Go to a state school, don't do any loans except federal ones and work 30 hours a week.

Origin:Reconsolidation Loans: Facts and Hints

Aug 19, 2008

Reconsolidating Student Loan Benefits

OLR Research report has quite nicely summarized benefits (as well as cons) of student loan consolidation.

In short:

- Student loans and their consolidation are governed by the Higher Education Act of 1965 (HEA), governs student loans and their consolidation.
- It clearly states what people who have borrowed money under various federal loan programs or from multiple sources CAN consolidate their loans after they leave school.
- several loans with varying repayment terms and interest rates CAN be merged into a single loan; repayment CAN be extended up to thirty years - AND at a fixed monthly payment.
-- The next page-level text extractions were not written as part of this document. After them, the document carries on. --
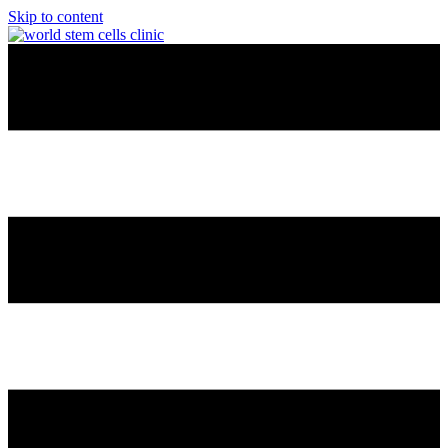
Skip to content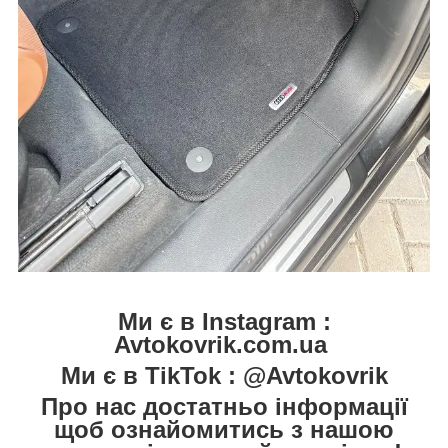
Ми є в Instagram :
Avtokovrik.com.ua
Ми є в TikTok : @Avtokovrik
Про нас достатньо інформації
щоб ознайомитись з нашою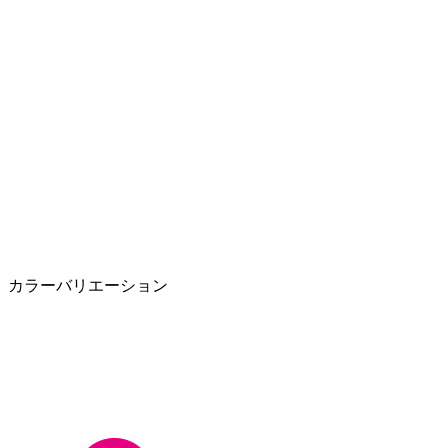
カラーバリエーション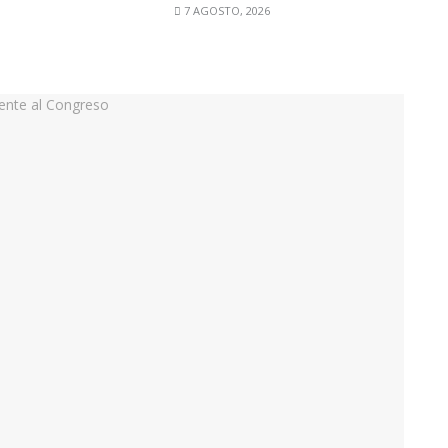
7 AGOSTO, 2026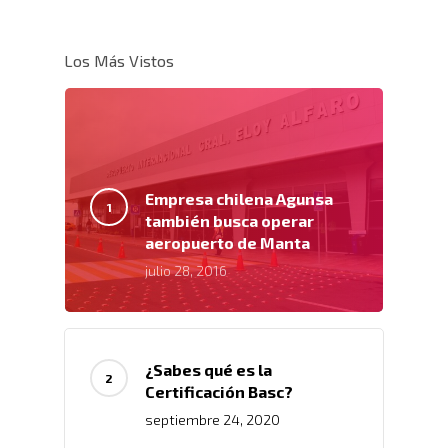
Links De Inter
Contacto
Distribución De Mercad
LMS
Trabaja Con
Acceso A Proveedores
Los Más Vistos
Depósito Comercial Púb
Nosotros
Políticas De Seguridad
Servicio Aduanal
Proveedores
Logística Automotriz
Blog
Facturación Electrónic
Webmail
Empresa chilena Agunsa
también busca operar
Plataforma RRHH
aeropuerto de Manta
julio 28, 2016
¿Sabes qué es la
Certificación Basc?
septiembre 24, 2020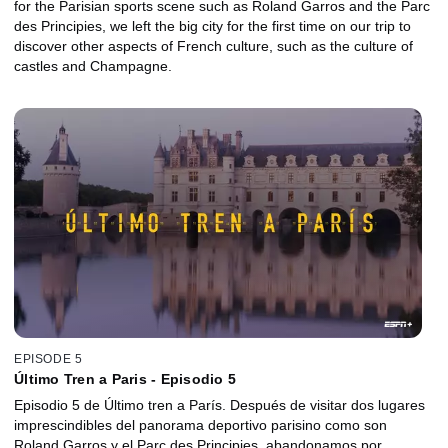
for the Parisian sports scene such as Roland Garros and the Parc
des Principies, we left the big city for the first time on our trip to
discover other aspects of French culture, such as the culture of
castles and Champagne.
EPISODE 5
Último Tren a Paris - Episodio 5
Episodio 5 de Último tren a París. Después de visitar dos lugares
imprescindibles del panorama deportivo parisino como son
Roland Garros y el Parc des Principies, abandonamos por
FIXED is the key word here. It may vary, but in general weighted average of the loans being consolidated affacts it.
Rates are capped at 8. 25%.
PLEASE NOTE that a borrower whose loans are all held by one lender can ask only that lender for consolidation (it's the “single holder” rule). Soem exceptions may apply.

IMPORTANT: a borrower can consolidate loans just ONCE.

In detail:


The law permits a borrower to obtain a new consolidation loan if:
- he has at least one outstanding eligible loan that was not included in the initial consolidation OR
- consolidated loans then borrowed again under an eligible loan program.
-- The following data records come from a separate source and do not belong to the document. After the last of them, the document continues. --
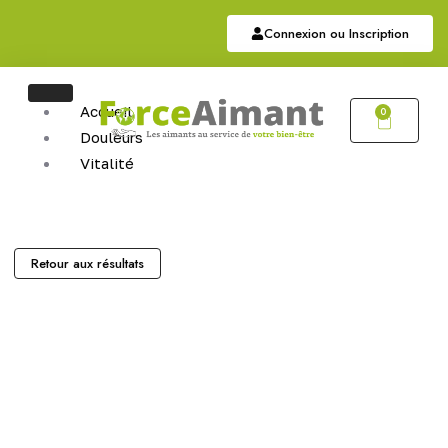
Connexion ou Inscription
Accueil
0
Douleurs
Vitalité
Soutien
Articulaire
Auriculothérapie
Hématite
Retour aux résultats
Sommeil
Bijoux
Bijoux Magnétiques
Bijoux Cuivres Magnétique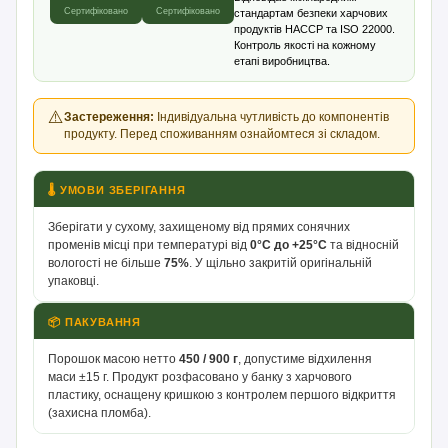
Сертифіковано
Сертифіковано
стандартам безпеки харчових
продуктів HACCP та ISO 22000.
Контроль якості на кожному
етапі виробництва.
⚠️
Застереження:
Індивідуальна чутливість до компонентів
продукту. Перед споживанням ознайомтеся зі складом.
🌡 УМОВИ ЗБЕРІГАННЯ
Зберігати у сухому, захищеному від прямих сонячних
променів місці при температурі від
0°С до +25°С
та відносній
вологості не більше
75%
. У щільно закритій оригінальній
упаковці.
📦 ПАКУВАННЯ
Порошок масою нетто
450 / 900 г
, допустиме відхилення
маси ±15 г. Продукт розфасовано у банку з харчового
пластику, оснащену кришкою з контролем першого відкриття
(захисна пломба).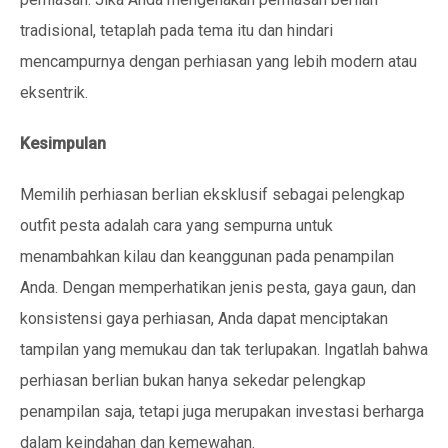
tradisional, tetaplah pada tema itu dan hindari
mencampurnya dengan perhiasan yang lebih modern atau
eksentrik.
Kesimpulan
Memilih perhiasan berlian eksklusif sebagai pelengkap
outfit pesta adalah cara yang sempurna untuk
menambahkan kilau dan keanggunan pada penampilan
Anda. Dengan memperhatikan jenis pesta, gaya gaun, dan
konsistensi gaya perhiasan, Anda dapat menciptakan
tampilan yang memukau dan tak terlupakan. Ingatlah bahwa
perhiasan berlian bukan hanya sekedar pelengkap
penampilan saja, tetapi juga merupakan investasi berharga
dalam keindahan dan kemewahan.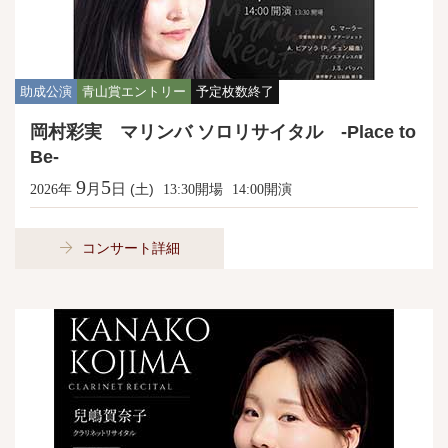
助成公演
青山賞エントリー
予定枚数終了
岡村彩実 マリンバ ソロリサイタル -Place to
Be-
9
5
月
日
年
(土)
開場
開演
2026
13:30
14:00
コンサート詳細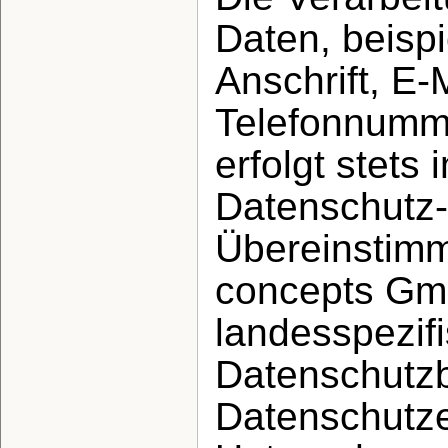
Daten, beisp
Anschrift, E-
Telefonnumme
erfolgt stets
Datenschutz
Übereinstimm
concepts Gm
landesspezif
Datenschutzb
Datenschutze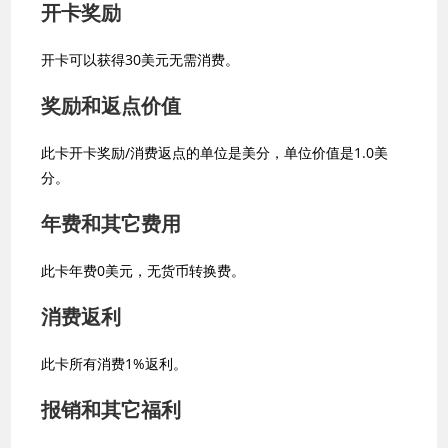
开卡奖励
开卡可以获得30美元无需消费。
奖励和返点价值
此卡开卡奖励/消费返点的单位是美分，单位价值是1.0美
分。
年费和其它费用
此卡年费0美元，无货币转换费。
消费返利
此卡所有消费1%返利。
报销和其它福利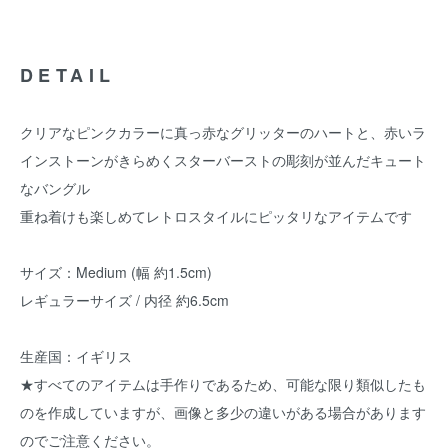
DETAIL
クリアなピンクカラーに真っ赤なグリッターのハートと、赤いラ
インストーンがきらめくスターバーストの彫刻が並んだキュート
なバングル
重ね着けも楽しめてレトロスタイルにピッタリなアイテムです
サイズ：Medium (幅 約1.5cm)
レギュラーサイズ / 内径 約6.5cm
生産国：イギリス
★すべてのアイテムは手作りであるため、可能な限り類似したも
のを作成していますが、画像と多少の違いがある場合があります
のでご注意ください。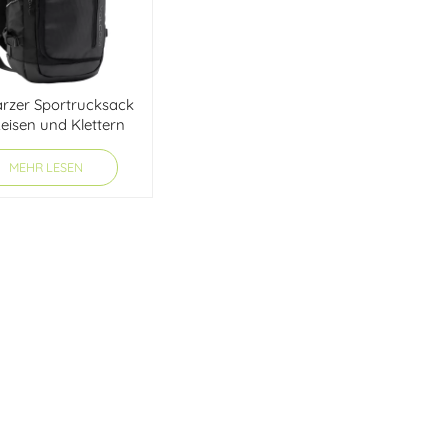
rzer Sportrucksack
Reisen und Klettern
MEHR LESEN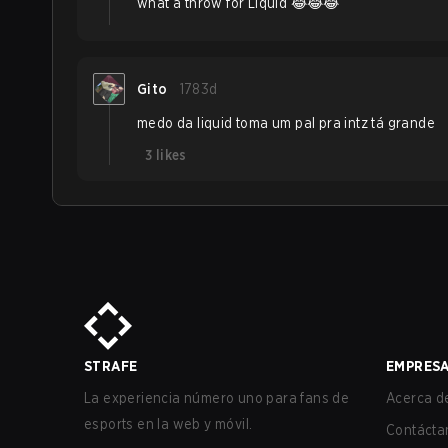
what a throw for Liquid 😂😂😂
Gito
1783d
medo da liquid toma um pal pra intz tá grande
3
likes
STRAFE
EMPRES
La experiencia número uno para fans de
Acerca de
esports en la web y móvil.
Contácta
Benefits of Consolidating student loans

1) consolidation lowers a borrower’s monthly payment - naturally, by extending the payment period.
2) consolidation yields a single billing statement and removes the risk inherent if variable rates rise.

Drawbacks of Consolidating student loans

1) borrowers pay more in interest because of the longer repayment period and cannot benefit if rates drop after they consolidate.

Consolidation Loan Terms

The above eligible loans have 10-year terms. A consolidation loan repayment term can be up to 30 years. The term is determined by the total consolidation loan balance plus the balances of other education loans as follows:

• less than $ 7,500—10 years;

• between $ 7,500 and $ 10,000—up to 12 years;

• between $ 10,000 and $ 20,000—up to 15 years;

• between $ 20,000 and $ 40,000—up to 20 years;

• between $ 40,000 and $ 60,000—up to 25 years;

• $ 60,000 or more-30 years

Consolidation loan interest is fixed. The rate is determined by weighted average of the loans being consolidated, rounded up to the nearest one-eighth (1/8) percent. Rates are capped at 8. 25%.

Consolidation lenders can offer four repayment plans:

• Standard: the monthly payment amount is fixed over the life of the loan

• Income Sensitive: monthly payments are based on, and change with, the borrower’s income

• Graduated: monthly payments start low and gradually increase over the life of the loan

• Extended: for loans over $ 30,000, borrowers can extend payments over 25 years under a level or graduated repayment schedule

A borrower whose loans are all held by a single lender must request consolidation from that lender. This is called the “single holder” rule. But a borrower with a single lender can seek a consolidation loan from another lender, but he must certify that (1) he sought and was unable to obtain a consolidation loan through the institution that holds his Stafford or PLUS loan or (2) the holder would not provide a consolidation loan with an income-sensitive repayment schedule. People who have borrowed from multiple sources can seek a consolidation loan from any eligible lender.

Eligible Loans

The loans eligible for consolidation are: subsidized (based on financial need) and unsubsidized Stafford Loans; Parent Loans for Undergraduate Students (PLUS); Supplemental Loans for Students (SLS); Perkins Loans; and Nursing Student, Health Professions Student, and Health Education Assistance loans. A borrower must be in the grace period (the six months after leaving school) or have begun repayment on each loan he wants to consolidate. Loans in default can be consolidated only after the borrower makes satisfactory repayment arrangements with the loan holder or agrees to repay the consolidating lender under an income-sensitive repayment schedule.